The British, as a people, have agreed to discuss the weather more than is strictly necessary. This is because there is no other way to acknowledge what is happening. I am, this week, writing in linen. Last week it was cashmere. The cashmere is now sulking in a drawer. The linen is not what I would have chosen if I had been given a vote, but I was not. Tomorrow, I am told, it will rain.
It has rained, hailed, and been twenty-eight degrees inside the last seven days. My wardrobe is a museum of recent wrong guesses. My handbag contains an umbrella, sunscreen, and a small linen scarf, none of which is currently relevant.
There is one object in the house that has decided what it is.
It is small, white, matte, water-resistant, and shaped like an egg. It does not consult the weather forecast. It does three things — heat, suction, vibration — in any combination, on demand, regardless of the conditions outside. This is more than the British weather can manage, which generally commits to one thing per hour and then changes its mind.
The heat was the bit that caught my attention. It activates in approximately fifteen seconds. It does what no electric blanket, hot water bottle, or aggressive tea has reliably done, which is to be warm at the precise moment that warmth is required.
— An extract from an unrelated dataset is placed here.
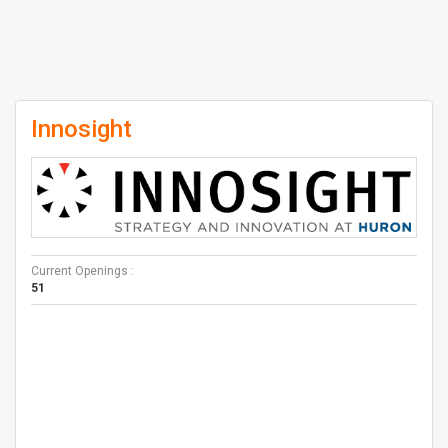
Innosight
Current Openings :
51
The fact that I now require less warmth, on account of the heatwave, is something the egg has not been informed of. It does not care. The other two functions — suction, vibration — are, I am told, the parts most people are buying it for. They work. They work simultaneously. I will leave the elaboration there on the basis that this is a review and not a diary entry.
Gerald next door has bought a new sun parasol. It has been deployed and retracted four times since Tuesday. This, again, is the difference.
Verdict. Kur's Egg is £130. It does three things, simultaneously, in a country that cannot reliably manage one. The cashmere jumper is in a drawer being passive-aggressive about its £400. The linen, I am told, was a sensible purchase. The egg, on the present evidence, is the most decisive object I own.
Margaret, who is seventy-four and has opinions on weather, says the country has gone to ruin.
She is wearing a cardigan, in the heat, on principle.